Their other son, Ben (Ben McKenzie), is a lawyer and tries thinking strategically about what the next moves should be, while his pregnant wife Jess (Ashley Park), a therapist, tries putting her in-laws through bonding exercises like holding hands and expressing their fantasies.
But to try and figure out what went wrong with Nancy and Bill's marriage would be to assume that there was something right with it in the first place. Bill prides himself as having never missed a day of work in his career as a pharmacist, setting aside his lifelong dream to be a stand-up comedian. Nancy has spent most of her life wearing the identities of wife and mother, but her new volunteers work running a clothing drive to benefit refugees has sparked an interest to see more of the world.
Both have had affairs and Wohl gets a lot of comic mileage out of having Nancy explicitly describe her former lover's skills, but rather than settle for the traditional laugh from having an elderly woman speaking in graphic sexual terms, the scene is funny because of Brian's extreme discomfort in seeing his mother as a normal sexual being.
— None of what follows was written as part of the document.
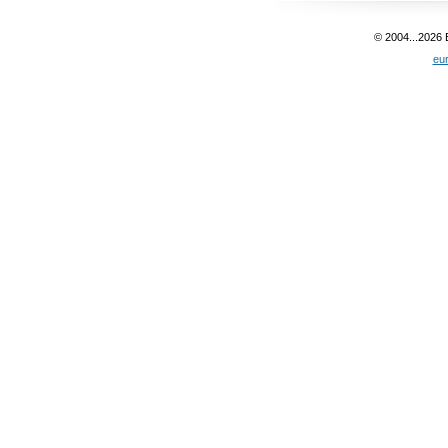
© 2004...2026
eu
Similarly, the perfectly charming Priscilla Lopez's one scene as Bill's new fling, Carla, has her describing the delights of her hands-free vibrator with refreshing normalcy.
Issues of communication are dealt with broadly in a scene where Brian brings back a late-night pick-up (Maulik Pancholy) who mistakes his concern that their sex might wake up his parents for a role-playing scenario, and with a bit more finesse regarding Ben's struggle to remember to stop calling Jess "babe" after she tells him that the endearment she used to enjoy now seems inappropriate.
Regarding Nancy and Bill, as memories are rehashed and the future is considered, they begin to realize that they settled into a routine without ever really learning to communicate their desires to each other. Wohl provides the optimism that each of them is taking a step forward. We're on our own to wonder if it's best for them to take that step together or separately.